# Spindle Handle



## Bill Gruby (Nov 8, 2012)

This is another project I started a while back and set aside. It is a handle to turn the Lathe spindle when cutting short length threads. It is a 155 tooth gear that was a mistake. The arbor only has to be split and it is complete. There is nylon, aluminum, brass and 4140 used.

 "Billy G" :thinking:


----------



## RandyM (Nov 8, 2012)

Need to see it mounted up, Bill. :thumbsup: Otherwise looking good as usuall.


----------



## Bill Gruby (Nov 8, 2012)

Can do Randy. I did not split it yet but here it is -- #1 all together -- #2 ready to enter spindle bore -- #3 in the spindle.
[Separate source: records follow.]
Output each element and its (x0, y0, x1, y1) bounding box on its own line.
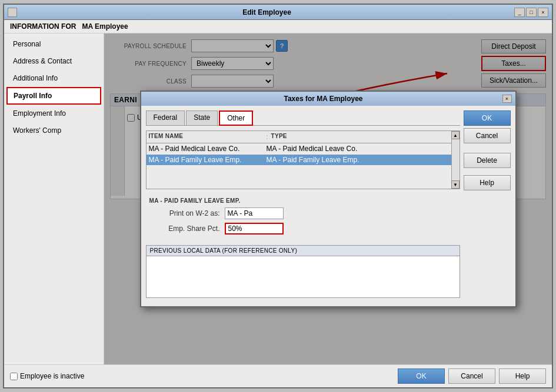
print-w2-input[interactable] (225, 207, 284, 219)
tab-other[interactable]: Other (219, 110, 253, 126)
info-label: INFORMATION FOR (10, 22, 76, 31)
prev-data-header: PREVIOUS LOCAL DATA (FOR REFERENCE ONLY) (147, 246, 460, 256)
main-cancel-button[interactable]: Cancel (448, 368, 495, 384)
modal-title-bar: Taxes for MA Employee × (141, 92, 515, 106)
row2-type: MA - Paid Family Leave Emp. (267, 156, 449, 164)
tab-federal[interactable]: Federal (146, 110, 185, 125)
modal-tabs: Federal State Other (146, 110, 460, 126)
col-type-header: TYPE (271, 133, 449, 141)
taxes-modal: Taxes for MA Employee × Federal (140, 91, 517, 307)
modal-help-button[interactable]: Help (464, 175, 511, 190)
window-title: Edit Employee (19, 8, 514, 16)
title-bar: Edit Employee _ □ × (4, 5, 552, 20)
bottom-bar-left: Employee is inactive (10, 372, 84, 380)
close-button[interactable]: × (538, 8, 548, 17)
row1-name: MA - Paid Medical Leave Co. (149, 145, 267, 153)
sidebar-item-payroll-info[interactable]: Payroll Info (6, 87, 101, 105)
main-ok-button[interactable]: OK (398, 368, 445, 384)
content-area: PAYROLL SCHEDULE ? PAY FREQUENCY Biweekl… (104, 33, 552, 364)
tax-table-container: ITEM NAME : TYPE MA - Paid Medical Leave… (146, 130, 460, 189)
inactive-checkbox-label: Employee is inactive (10, 372, 84, 380)
bottom-bar: Employee is inactive OK Cancel Help (4, 364, 552, 387)
modal-delete-button[interactable]: Delete (464, 153, 511, 168)
prev-data-body (147, 256, 460, 297)
print-w2-row: Print on W-2 as: (149, 207, 457, 219)
sidebar-item-workers-comp[interactable]: Workers' Comp (6, 122, 101, 139)
print-w2-label: Print on W-2 as: (149, 209, 220, 217)
table-row[interactable]: MA - Paid Medical Leave Co. MA - Paid Me… (147, 143, 451, 155)
modal-right-buttons: OK Cancel Delete Help (464, 110, 511, 301)
modal-close-button[interactable]: × (502, 95, 512, 103)
table-scrollbar[interactable]: ▲ ▼ (451, 131, 460, 189)
bottom-bar-right: OK Cancel Help (398, 368, 546, 384)
sidebar: Personal Address & Contact Additional In… (4, 33, 104, 364)
minimize-button[interactable]: _ (514, 8, 525, 17)
modal-cancel-button[interactable]: Cancel (464, 128, 511, 143)
sidebar-item-additional-info[interactable]: Additional Info (6, 70, 101, 86)
sidebar-item-address-contact[interactable]: Address & Contact (6, 53, 101, 69)
table-row[interactable]: MA - Paid Family Leave Emp. MA - Paid Fa… (147, 155, 451, 166)
info-bar: INFORMATION FOR MA Employee (4, 20, 552, 33)
tab-state[interactable]: State (186, 110, 218, 125)
sidebar-item-employment-info[interactable]: Employment Info (6, 105, 101, 122)
main-content: Personal Address & Contact Additional In… (4, 33, 552, 364)
modal-ok-button[interactable]: OK (464, 110, 511, 126)
employee-name: MA Employee (82, 22, 128, 31)
col-name-header: ITEM NAME (149, 133, 267, 141)
inactive-label: Employee is inactive (20, 372, 84, 380)
row1-type: MA - Paid Medical Leave Co. (267, 145, 449, 153)
modal-body: Federal State Other (141, 106, 515, 306)
modal-left: Federal State Other (146, 110, 460, 301)
emp-share-input[interactable] (225, 223, 284, 234)
maximize-button[interactable]: □ (526, 8, 537, 17)
main-window: Edit Employee _ □ × INFORMATION FOR MA E… (3, 4, 553, 388)
emp-share-row: Emp. Share Pct. (149, 223, 457, 234)
emp-share-label: Emp. Share Pct. (149, 225, 220, 233)
detail-title: MA - PAID FAMILY LEAVE EMP. (149, 197, 457, 204)
table-header: ITEM NAME : TYPE (147, 131, 451, 143)
inactive-checkbox[interactable] (10, 373, 18, 380)
sidebar-item-personal[interactable]: Personal (6, 36, 101, 52)
main-help-button[interactable]: Help (499, 368, 546, 384)
title-bar-controls: _ □ × (514, 8, 548, 17)
prev-data-section: PREVIOUS LOCAL DATA (FOR REFERENCE ONLY) (146, 245, 460, 298)
modal-title: Taxes for MA Employee (145, 95, 502, 103)
row2-name: MA - Paid Family Leave Emp. (149, 156, 267, 164)
modal-overlay: Taxes for MA Employee × Federal (104, 33, 552, 364)
window-icon (8, 8, 17, 17)
detail-section: MA - PAID FAMILY LEAVE EMP. Print on W-2… (146, 194, 460, 242)
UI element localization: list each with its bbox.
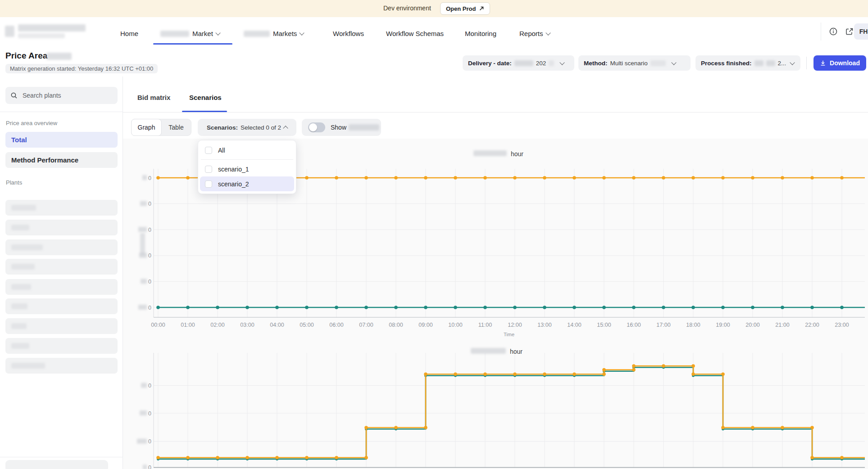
nav-home-label: Home xyxy=(120,30,138,37)
filter-delivery-label: Delivery - date: xyxy=(468,60,512,67)
chevron-down-icon xyxy=(560,60,565,65)
sidebar: Price area overview Total Method Perform… xyxy=(0,77,123,469)
tab-scenarios[interactable]: Scenarios xyxy=(189,94,222,101)
filter-process-label: Process finished: xyxy=(701,60,752,67)
sidebar-bottom-pill[interactable] xyxy=(5,460,108,469)
svg-text:17:00: 17:00 xyxy=(656,322,670,328)
download-button[interactable]: Download xyxy=(813,55,866,71)
redacted-plant-name xyxy=(11,303,27,309)
tab-bid-matrix[interactable]: Bid matrix xyxy=(137,94,170,101)
redacted-plant-name xyxy=(11,205,36,211)
dropdown-item-all[interactable]: All xyxy=(200,143,294,158)
method-performance-label: Method Performance xyxy=(11,156,78,164)
filter-process-finished[interactable]: Process finished: 2... xyxy=(695,55,800,71)
svg-text:00:00: 00:00 xyxy=(151,322,165,328)
dropdown-item-scenario-1[interactable]: scenario_1 xyxy=(200,162,294,176)
filter-method[interactable]: Method: Multi scenario xyxy=(578,55,691,71)
svg-text:14:00: 14:00 xyxy=(567,322,581,328)
nav-item-workflow-schemas[interactable]: Workflow Schemas xyxy=(386,30,444,37)
nav-reports-label: Reports xyxy=(519,30,543,37)
svg-text:0: 0 xyxy=(148,253,151,259)
svg-text:0: 0 xyxy=(148,175,151,181)
view-toggle-graph[interactable]: Graph xyxy=(131,119,162,136)
svg-text:0: 0 xyxy=(148,438,151,445)
redacted-logo-subtext xyxy=(18,33,65,38)
redacted-delivery-year-end xyxy=(549,60,554,66)
nav-item-market[interactable]: Market xyxy=(160,30,220,37)
plant-list-item[interactable] xyxy=(5,298,118,314)
sidebar-bottom-divider xyxy=(0,457,123,457)
show-toggle-switch[interactable] xyxy=(308,122,325,132)
nav-item-monitoring[interactable]: Monitoring xyxy=(465,30,496,37)
chevron-down-icon xyxy=(300,30,304,35)
view-toggle-table[interactable]: Table xyxy=(161,119,191,135)
external-link-icon[interactable] xyxy=(845,27,854,36)
checkbox-scenario-2[interactable] xyxy=(205,180,212,188)
plant-list-item[interactable] xyxy=(5,279,118,295)
redacted-plant-name xyxy=(11,343,29,349)
plant-list-item[interactable] xyxy=(5,220,118,235)
sidebar-item-total[interactable]: Total xyxy=(5,132,118,148)
main-content: Bid matrix Scenarios Graph Table Scenari… xyxy=(123,77,868,469)
nav-item-reports[interactable]: Reports xyxy=(519,30,550,37)
tab-bid-matrix-label: Bid matrix xyxy=(137,94,170,101)
open-prod-button[interactable]: Open Prod xyxy=(440,2,490,15)
svg-text:16:00: 16:00 xyxy=(627,322,641,328)
svg-text:0: 0 xyxy=(148,383,151,389)
dropdown-scenario-1-label: scenario_1 xyxy=(218,166,249,173)
plants-section-label: Plants xyxy=(6,179,22,186)
svg-text:22:00: 22:00 xyxy=(805,322,819,328)
redacted-process-1 xyxy=(754,60,763,66)
plant-list-item[interactable] xyxy=(5,259,118,275)
scenarios-select-button[interactable]: Scenarios: Selected 0 of 2 xyxy=(198,119,296,136)
tab-scenarios-label: Scenarios xyxy=(189,94,222,101)
svg-text:05:00: 05:00 xyxy=(300,322,314,328)
plant-list-item[interactable] xyxy=(5,318,118,334)
dropdown-scenario-2-label: scenario_2 xyxy=(218,180,249,188)
plant-list-item[interactable] xyxy=(5,239,118,255)
status-badge: Matrix generation started: Yesterday 16:… xyxy=(5,64,158,73)
svg-text:23:00: 23:00 xyxy=(835,322,849,328)
redacted-plant-name xyxy=(11,284,31,290)
checkbox-scenario-1[interactable] xyxy=(205,166,212,173)
scenarios-button-rest: Selected 0 of 2 xyxy=(241,124,281,131)
search-icon xyxy=(10,92,18,99)
dropdown-all-label: All xyxy=(218,147,225,154)
svg-text:07:00: 07:00 xyxy=(359,322,373,328)
nav-market-label: Market xyxy=(192,30,213,37)
plant-list-item[interactable] xyxy=(5,200,118,216)
user-avatar[interactable]: FH xyxy=(854,23,868,40)
nav-item-markets[interactable]: Markets xyxy=(244,30,304,37)
svg-text:0: 0 xyxy=(148,464,151,469)
redacted-plant-name xyxy=(11,363,45,369)
redacted-process-2 xyxy=(766,60,775,66)
plant-list-item[interactable] xyxy=(5,358,118,374)
svg-text:01:00: 01:00 xyxy=(181,322,195,328)
chart2-title-text: hour xyxy=(510,348,523,355)
filter-delivery-date[interactable]: Delivery - date: 202 xyxy=(463,55,574,71)
nav-item-workflows[interactable]: Workflows xyxy=(333,30,364,37)
svg-text:02:00: 02:00 xyxy=(210,322,224,328)
svg-text:15:00: 15:00 xyxy=(597,322,611,328)
svg-text:09:00: 09:00 xyxy=(418,322,432,328)
redacted-delivery-day xyxy=(514,60,533,66)
plant-search[interactable] xyxy=(5,87,118,104)
dev-environment-label: Dev environment xyxy=(383,5,431,12)
info-icon[interactable] xyxy=(829,27,838,36)
search-input[interactable] xyxy=(22,91,105,99)
dropdown-item-scenario-2[interactable]: scenario_2 xyxy=(200,176,294,191)
checkbox-all[interactable] xyxy=(205,147,212,154)
overview-section-label: Price area overview xyxy=(6,120,57,126)
redacted-plant-name xyxy=(11,323,27,329)
nav-workflow-schemas-label: Workflow Schemas xyxy=(386,30,444,37)
svg-text:0: 0 xyxy=(148,279,151,285)
redacted-chart1-title-prefix xyxy=(473,150,507,156)
redacted-markets-prefix xyxy=(244,31,270,37)
sidebar-item-method-performance[interactable]: Method Performance xyxy=(5,152,118,168)
redacted-plant-name xyxy=(11,225,29,230)
svg-text:10:00: 10:00 xyxy=(448,322,462,328)
redacted-method-suffix xyxy=(650,60,666,66)
nav-item-home[interactable]: Home xyxy=(120,30,138,37)
redacted-market-prefix xyxy=(160,31,189,37)
plant-list-item[interactable] xyxy=(5,338,118,354)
Tighten that black knob and it draws a taper into the arbor expanding it into the spindle bore and locks. Just loosen and remove.

"Billy G" )


----------



## RandyM (Nov 9, 2012)

Thank you Bill! She's beautiful. Though I am not quite sure how you are achieving the expanding mandrel effect.


----------



## Bill Gruby (Nov 9, 2012)

OK Randy, looks like you need more pictures. Can do. #1 shows the male tapered draw rod and knob. #2 Draw rod is inserted into the mandrel which has a matching female taper. #3 Shows a red line on the mandrel. This is where it will be slit. There will be four slits 90* apart. These slits create a spring effect. When the male is drawn into the felmale the mandrel expands causing it to lock inside the spindle.

 "Billy G" )


----------



## RandyM (Nov 9, 2012)

Thanks again Bill. Sorry for being so slow on this one. I just wasn't putting 2+2 together and coming up with 4.:think1:


----------



## Bill Gruby (Nov 9, 2012)

No need to be sorry Randy. I answer any and all questions til what I did is understood.

 "Billy G" )


----------



## 8ntsane (Nov 9, 2012)

Another usefull tool from Mr Bill
Good Job


----------



## Bill Gruby (Nov 9, 2012)

Thank you Paul.

 "Billy G" )


----------